My optic nerves are deteriorated causing certain visual disturbances. Sometimes, I see double. Sometimes, I can't distinguish colors. So take note, never ask me about color matches. Sometimes I have blurred vision. So when you wave at me from afar, I'll wave back but I won't know who you are till you're closer. A black bar floats on my left eye. Everyday. Something that looks like a computer cursor. In order to see or read better, I shift my head from one side to the other. Think this makes me an avid Scripture reader?

MS has deteriorated my ears. Throughout the day, I get shrill microphone-feedback-sounds going on and off. Very distracting.

Pins and needles; what's that? It's what you get when you hit your elbow or when you sit on your leg. No big deal, it's not excruciatingly painful. But very annoying. Something you'd wish would go away. I have pins and needles all over my body right up to the left of my face. All day, all night.

See my walk? My left leg gets disjointed from my hip with increasing frequency. When it comes off the socket and when it's pushed back in, it hurts. On my own, I can't "hold on" to a shoe or a slipper. Normal feet have "suctions." Notice how slippers fly off the feet of toddlers? They haven't developed that "suction." Bet that's something you didn't know. So whenever I wear a shoe, or a slipper, I glue them on. There's not a day I don't glue footwear on me. So when I thank God for fullness of life, don't think of me with the flu, think about me gluing shoes.

Because MS has deteriorated my bladder, I musn't leave the house without a diaper. I end up checking periodically if my diaper has bunched up in the back. Wherever we go, Omy and I check where the bathroom is. I often wonder, will this be the night or day my bowel control goes on a blackout? I carry an emergency bag with extra clothing items, soap, lysol, and paper towels. Do you think this indignity fires up my zeal?

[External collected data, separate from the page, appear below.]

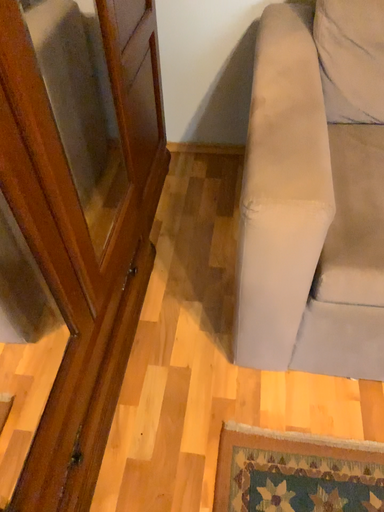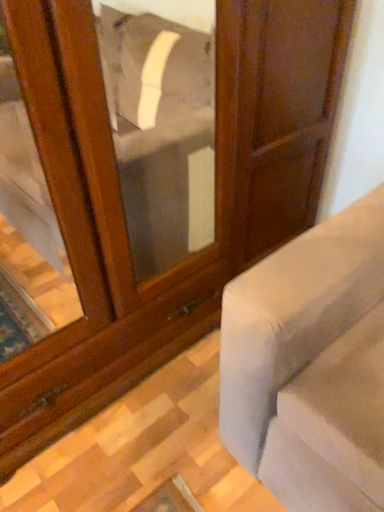 Question: Which way did the camera rotate in the video?

Choices:
 (A) rotated left
 (B) rotated right

Answer: (A) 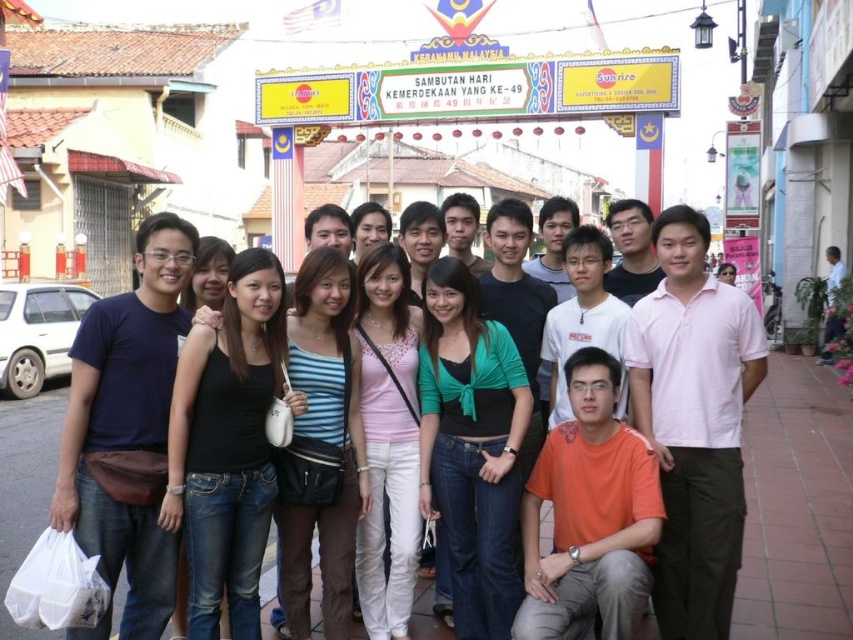 Question: Which object appears closest to the camera in this image?

Choices:
 (A) black fabric shirt at center
 (B) pink cotton shirt at center

Answer: (A)

Question: Can you confirm if dark blue t-shirt at center is positioned below black fabric shirt at center?

Choices:
 (A) no
 (B) yes

Answer: (B)

Question: Which of the following is the closest to the observer?

Choices:
 (A) pink cotton shirt at center
 (B) dark blue t-shirt at center

Answer: (B)

Question: Is pink cotton shirt at center wider than black fabric shirt at center?

Choices:
 (A) yes
 (B) no

Answer: (B)

Question: Does pink cotton shirt at center have a greater width compared to black fabric shirt at center?

Choices:
 (A) yes
 (B) no

Answer: (B)

Question: Among these objects, which one is nearest to the camera?

Choices:
 (A) dark blue t-shirt at center
 (B) pink cotton shirt at center
 (C) black fabric shirt at center

Answer: (A) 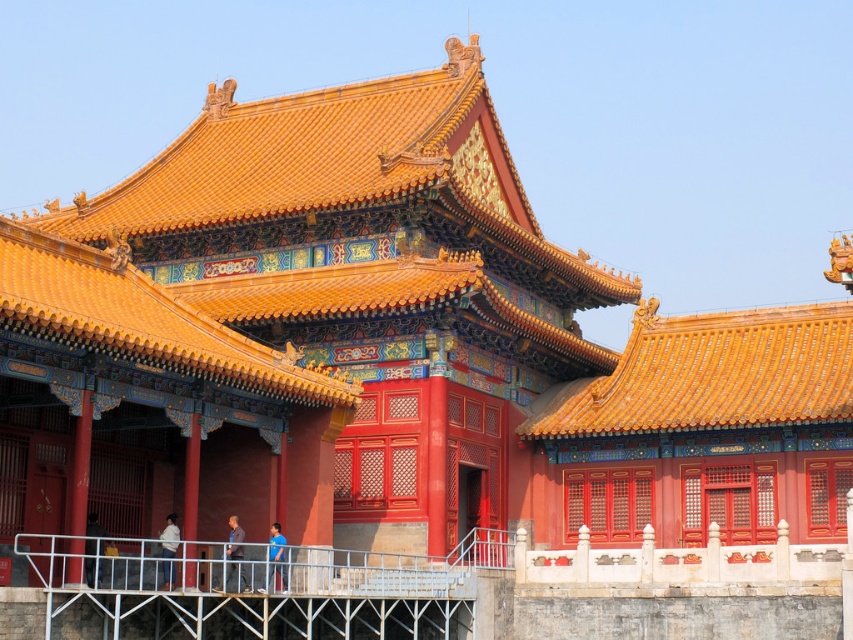 Looking at this image, between blue fabric shirt at center and matte black person at lower left, which one appears on the left side from the viewer's perspective?

matte black person at lower left

Is point (276, 560) farther from camera compared to point (86, 538)?

Yes, point (276, 560) is behind point (86, 538).

Identify the location of blue fabric shirt at center. This screenshot has width=853, height=640. (276, 557).

Who is positioned more to the right, metallic gray railing at lower center or blue fabric shirt at center?

Positioned to the right is blue fabric shirt at center.

Who is taller, metallic gray railing at lower center or blue fabric shirt at center?

Standing taller between the two is metallic gray railing at lower center.

Is point (0, 545) closer to viewer compared to point (285, 564)?

Yes, it is in front of point (285, 564).

You are a GUI agent. You are given a task and a screenshot of the screen. Output one action in this format:
    pyautogui.click(x=<x>, y=<y>)
    Task: Click on the metallic gray railing at lower center
    
    Given the screenshot: What is the action you would take?
    pyautogui.click(x=234, y=593)

Between point (397, 600) and point (241, 548), which one is positioned behind?

The point (241, 548) is more distant.

Does metallic gray railing at lower center have a greater height compared to dark blue shirt at center?

Yes, metallic gray railing at lower center is taller than dark blue shirt at center.

This screenshot has height=640, width=853. I want to click on metallic gray railing at lower center, so click(234, 593).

Should I describe this more graphically? The possible accident, embarrasses me. Far easier to stay home, or even just live in my bathroom. But when God calls, I get up and go. Not that I'm thrilled. If I cannot trust Him with this concern, what on earth is trust about?

You think what I have is the flu? Think again. Do you think affliction, per se, calibrates commitment? Having wobbly legs, could I possibly develop a love for mounting stairs? Have I ever demanded that prayer meetings be held on first floors for my sake? Or have I insisted that only parlor games be played at fellowships? Do I feel taken for granted? Am I throwing a pity party for myself now? Not at all!

The first year I had MS, God said, "Do what you can, while you can." Shortly later, a word was put forth at an assembly, "If you had but one leg left to serve Me, would you serve Me?" I wept! I knew I was being addressed. I said, "Yes, Lord... I will serve You even if I have only one foot left to do so." And so - drumroll! - here I am. What you've seen in 14 years, is a response to His specific word. It's not to be proud. It's not to lift myself high above you. Or above others who are sick. This is to let everyone know that the Lord has been my strength and that He has lifted me to the Rock that is higher than I. It's no small thing, what He has done.

PS. Merry Christmas. And it's not the flu, ok?